Thanks Steve. I’ll add it to the list of things to talk to the vet about when we go in for the ultrasound. That list is starting to grow thanks to all of you!
And I am sure you are right about the rimadyl, and I mentioned that to her, but she said that as Rox shows no signs of pain for a period of time, that it will be more like us taking a dose of aspirin. Just to make it more bearable. Because she needs to have something in her tummy when taking it, she is to now get many small meals a day so that she will always have a protected tummy.
Sarah, the ultrasound tech is a traveling man that comes twice a month for more specialized work that the clinic cannot or is unable to skillfully do. I have to give them credit for knowing when they have reached their limits...

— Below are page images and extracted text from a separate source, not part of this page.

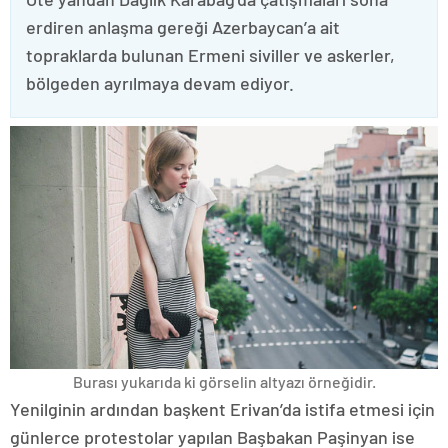
erdiren anlaşma gereği Azerbaycan’a ait
topraklarda bulunan Ermeni siviller ve askerler,
bölgeden ayrılmaya devam ediyor.
Burası yukarıda ki görselin altyazı örneğidir.
Yenilginin ardından başkent Erivan’da istifa etmesi için
günlerce protestolar yapılan Başbakan Paşinyan ise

Performing the US doesn't take too much skill ( in human medicine the US is usually done by a radiology tech that got a short course in the technique, so that's someone with a two year degree handling the equipment ( as I said, it's not too skilled based ) .
It takes more skill when facing a sub-optimal patient, i.e., someone that is severely overweight, a poor prep, etc. - then the US operators skill is more of a determining factor.
As far as interpreting the US resulting, I used to do that for my boss when I was a Physician's Assistant, and abdominal US's were pretty straight forward to read. A good Vet should be able to use the US to rule out stones or masses as long as the prep was good. And usually what you're looking for ( stones, for instance ) are *obvious* on US, so the miss rate was below 3% last time I read about it.
Plus most Vets forward difficult x-rays and US tapes to Vet Radiologists for final diagnosis these days.
I *love* when a vet practice has an US machine, it can provide a rapid and accurate diagnosis when time is critical, so I'm glad that the technology has spread to smaller Vet practices - it'll will likely save a fair amount of pets down the line.